Figure 1

Over-expression of Cathepsin D lowers α-synuclein in dopaminergic cells. (A) Western blot analyses under reducing conditions of MES23.5 cells [38] expressing untagged, wild-type human SNCA (hSNCA WT) or vector (vec) plasmid DNA following transfection with increasing amounts of CTSD cDNA. Lysates collected 24 hours after transfection show an inverse decrease in the level of full-length (FL) α-synuclein (aSyn), as shown with polyclonal antibodies (Ab), 7071AP [46], hSA-2 [39, 40], and monoclonal Ab Syn-1 (not shown); anti-β-actin was used as loading control. Note, no low molecular fragments of aSyn are detected under these conditions. (B) ELISA [hSA2/Syn1-B] and statistical analyses of MES-aSyn cells transfected with increasing amounts of CTSD cDNA, demonstrating the quantitation of the aSyn-lowering effect by ectopic Cathepsin D (**, P < 0.01; ***, P < 0.001).
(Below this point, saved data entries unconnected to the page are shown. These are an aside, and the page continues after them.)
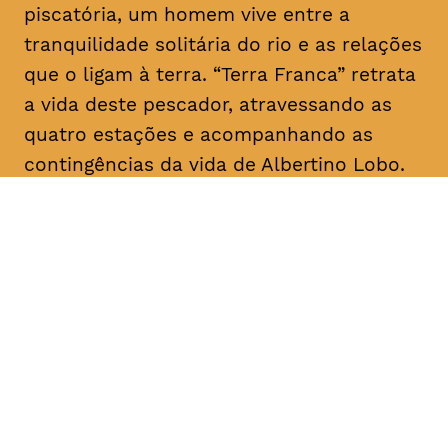
piscatória, um homem vive entre a
tranquilidade solitária do rio e as relações
que o ligam à terra. “Terra Franca” retrata
a vida deste pescador, atravessando as
quatro estações e acompanhando as
contingências da vida de Albertino Lobo.
DATA
HORÁRIO
28, Janeiro 2019
18H30
DURAÇÃO
FAIXA ETÁRIA
PREÇO
1h20
M/12
€4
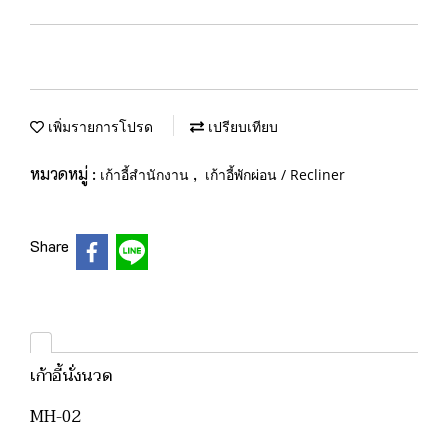
เพิ่มรายการโปรด
เปรียบเทียบ
หมวดหมู่ :
,
เก้าอี้สำนักงาน
เก้าอี้พักผ่อน / Recliner
Share
เก้าอี้นั่งนวด
MH-02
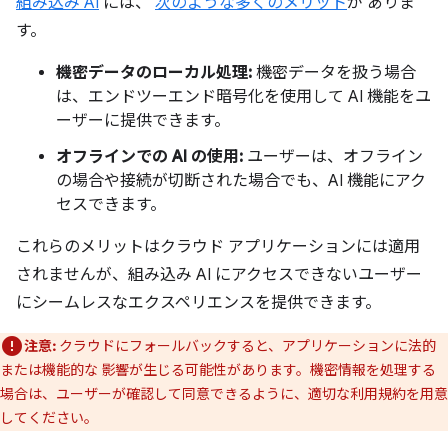
組み込み AI
には、
次のような多くのメリット
が ありま
す。
機密データのローカル処理:
機密データを扱う場合
は、エンドツーエンド暗号化を使用して AI 機能をユ
ーザーに提供できます。
オフラインでの AI の使用:
ユーザーは、オフライン
の場合や接続が切断された場合でも、AI 機能にアク
セスできます。
これらのメリットはクラウド アプリケーションには適用
されませんが、組み込み AI にアクセスできないユーザー
にシームレスなエクスペリエンスを提供できます。
注意:
クラウドにフォールバックすると、アプリケーションに法的
または機能的な 影響が生じる可能性があります。機密情報を処理する
場合は、ユーザーが確認して同意できるように、適切な利用規約を用意
してください。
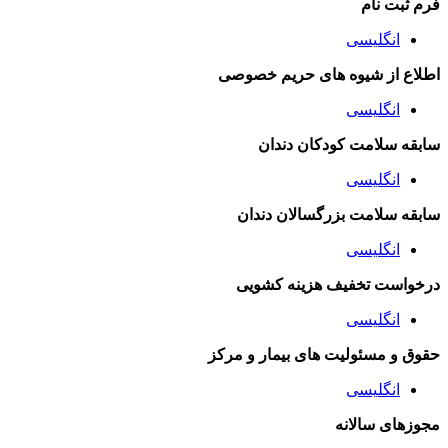
فرم ثبت نام
انگلیسی
اطلاع از شیوه های حریم خصوصی
انگلیسی
سابقه سلامت کودکان دندان
انگلیسی
سابقه سلامت بزرگسالان دندان
انگلیسی
درخواست تخفیف هزینه کشویی
انگلیسی
حقوق و مسئولیت های بیمار و مرکز
انگلیسی
مجوزهای سالانه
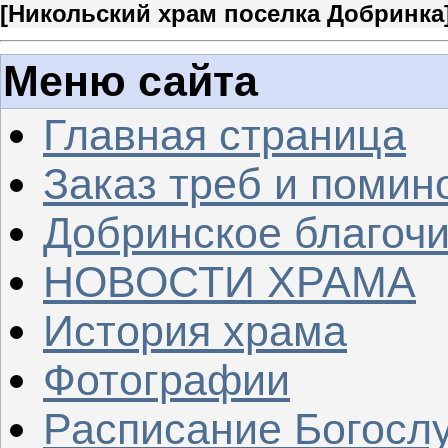
[
Никольский храм поселка Добринка
Меню сайта
Главная страница
Заказ треб и помин
Добринское благочи
НОВОСТИ ХРАМА
История храма
Фотографии
Расписание Богосл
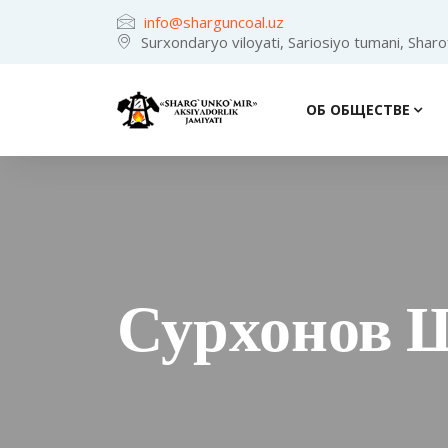
info@sharguncoal.uz
Surxondaryo viloyati, Sariosiyo tumani, Shar
ОБ ОБЩЕСТВЕ
Сурхонов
Note, the addition of Pepstatin A to the cell lysis buffer did not change the observed reduction of the intracellular aSyn concentration (up to < 80 per cent). (C) ELISA [hSA2/Syn1-B] and statistical analyses of MES23.5 cells demonstrating the quantitation of ectopic Cathepsin D expression (5 μg per dish) on mutant aSyn proteins and wild-type rat aSyn (see text for details). Data in (B) and (C) are expressed as mean [± standard deviation] of the intracellular concentration of aSyn (in pg/per μg total protein) in MES23.5 cell lysates from each dish and graphically displayed in per cent numbers of vector control without ectopic CTSD expression. Graphs reflect six independent experiments.